Dataset entries:

=== Section Start ===

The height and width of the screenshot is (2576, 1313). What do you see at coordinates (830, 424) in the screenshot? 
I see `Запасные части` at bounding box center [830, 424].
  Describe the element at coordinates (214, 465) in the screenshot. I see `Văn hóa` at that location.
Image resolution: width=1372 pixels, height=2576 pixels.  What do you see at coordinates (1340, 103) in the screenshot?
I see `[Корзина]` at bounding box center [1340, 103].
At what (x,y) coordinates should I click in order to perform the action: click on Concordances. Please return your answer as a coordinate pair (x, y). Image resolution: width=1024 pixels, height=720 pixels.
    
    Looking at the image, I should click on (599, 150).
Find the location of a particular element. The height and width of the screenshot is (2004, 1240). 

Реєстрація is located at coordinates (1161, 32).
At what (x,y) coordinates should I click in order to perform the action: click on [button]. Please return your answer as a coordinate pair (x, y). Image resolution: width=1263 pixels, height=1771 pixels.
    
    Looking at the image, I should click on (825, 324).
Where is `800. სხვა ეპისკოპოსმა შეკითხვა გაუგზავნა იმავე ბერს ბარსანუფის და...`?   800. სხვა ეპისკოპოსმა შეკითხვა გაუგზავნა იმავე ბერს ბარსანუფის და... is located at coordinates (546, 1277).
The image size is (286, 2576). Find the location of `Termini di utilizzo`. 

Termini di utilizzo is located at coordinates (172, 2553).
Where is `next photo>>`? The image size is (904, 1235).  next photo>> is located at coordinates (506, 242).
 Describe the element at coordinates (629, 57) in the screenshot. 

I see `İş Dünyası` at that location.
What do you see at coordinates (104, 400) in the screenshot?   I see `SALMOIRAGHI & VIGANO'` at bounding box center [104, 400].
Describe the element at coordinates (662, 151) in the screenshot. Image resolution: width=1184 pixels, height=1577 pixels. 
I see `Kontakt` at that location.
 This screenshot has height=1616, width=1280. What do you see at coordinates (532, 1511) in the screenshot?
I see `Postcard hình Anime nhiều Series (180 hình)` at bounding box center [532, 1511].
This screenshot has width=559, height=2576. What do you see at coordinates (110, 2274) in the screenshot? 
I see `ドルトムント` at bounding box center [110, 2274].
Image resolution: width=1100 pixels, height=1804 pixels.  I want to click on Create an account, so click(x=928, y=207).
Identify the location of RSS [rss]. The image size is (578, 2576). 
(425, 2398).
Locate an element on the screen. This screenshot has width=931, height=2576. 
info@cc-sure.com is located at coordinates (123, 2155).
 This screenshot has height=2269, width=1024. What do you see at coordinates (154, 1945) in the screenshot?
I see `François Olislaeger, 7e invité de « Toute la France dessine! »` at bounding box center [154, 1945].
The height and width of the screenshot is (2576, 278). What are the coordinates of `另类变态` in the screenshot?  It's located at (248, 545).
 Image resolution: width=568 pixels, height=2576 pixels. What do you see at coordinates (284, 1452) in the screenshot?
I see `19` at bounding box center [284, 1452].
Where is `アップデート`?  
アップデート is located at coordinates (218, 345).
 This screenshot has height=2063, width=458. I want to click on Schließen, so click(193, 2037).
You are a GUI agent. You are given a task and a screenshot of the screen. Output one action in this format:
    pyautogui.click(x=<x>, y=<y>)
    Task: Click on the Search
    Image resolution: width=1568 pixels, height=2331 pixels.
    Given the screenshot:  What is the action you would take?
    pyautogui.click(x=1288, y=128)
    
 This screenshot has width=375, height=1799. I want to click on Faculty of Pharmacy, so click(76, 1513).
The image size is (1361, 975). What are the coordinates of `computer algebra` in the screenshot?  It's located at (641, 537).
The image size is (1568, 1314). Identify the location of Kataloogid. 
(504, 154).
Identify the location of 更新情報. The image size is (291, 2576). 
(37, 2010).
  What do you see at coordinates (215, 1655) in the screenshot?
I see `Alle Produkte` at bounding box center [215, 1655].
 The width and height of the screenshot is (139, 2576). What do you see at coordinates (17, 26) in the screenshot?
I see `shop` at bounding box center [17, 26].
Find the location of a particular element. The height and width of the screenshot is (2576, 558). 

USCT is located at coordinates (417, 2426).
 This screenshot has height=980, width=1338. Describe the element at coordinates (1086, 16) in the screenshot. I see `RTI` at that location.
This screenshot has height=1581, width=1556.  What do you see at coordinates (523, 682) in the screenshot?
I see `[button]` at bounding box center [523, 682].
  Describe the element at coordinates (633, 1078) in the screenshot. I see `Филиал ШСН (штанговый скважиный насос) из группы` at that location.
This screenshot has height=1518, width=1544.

=== Section End ===

**TASK DIRECTIONS**: Include both ends. Return the line holding "This screenshot has height=1581, width=1556." and all lines after it in the records above, exactly as written.

**RESULT OF THIS TASK**:
This screenshot has height=1581, width=1556.  What do you see at coordinates (523, 682) in the screenshot?
I see `[button]` at bounding box center [523, 682].
  Describe the element at coordinates (633, 1078) in the screenshot. I see `Филиал ШСН (штанговый скважиный насос) из группы` at that location.
This screenshot has height=1518, width=1544.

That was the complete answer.